## Supplied material:
========

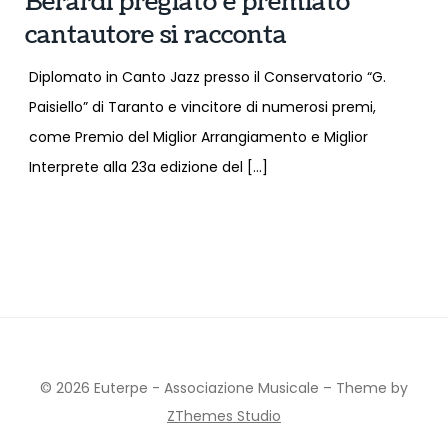
Berardi pregiato e premiato
cantautore si racconta
Diplomato in Canto Jazz presso il Conservatorio “G.
Paisiello” di Taranto e vincitore di numerosi premi,
come Premio del Miglior Arrangiamento e Miglior
Interprete alla 23a edizione del […]
© 2026 Euterpe - Associazione Musicale
–
Theme by
ZThemes Studio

========

## Your assignment:
Skipping any images, write out all the data exactly.

## Reply to the task:
Berardi pregiato e premiato
cantautore si racconta
Diplomato in Canto Jazz presso il Conservatorio “G.
Paisiello” di Taranto e vincitore di numerosi premi,
come Premio del Miglior Arrangiamento e Miglior
Interprete alla 23a edizione del […]
© 2026 Euterpe - Associazione Musicale
–
Theme by
ZThemes Studio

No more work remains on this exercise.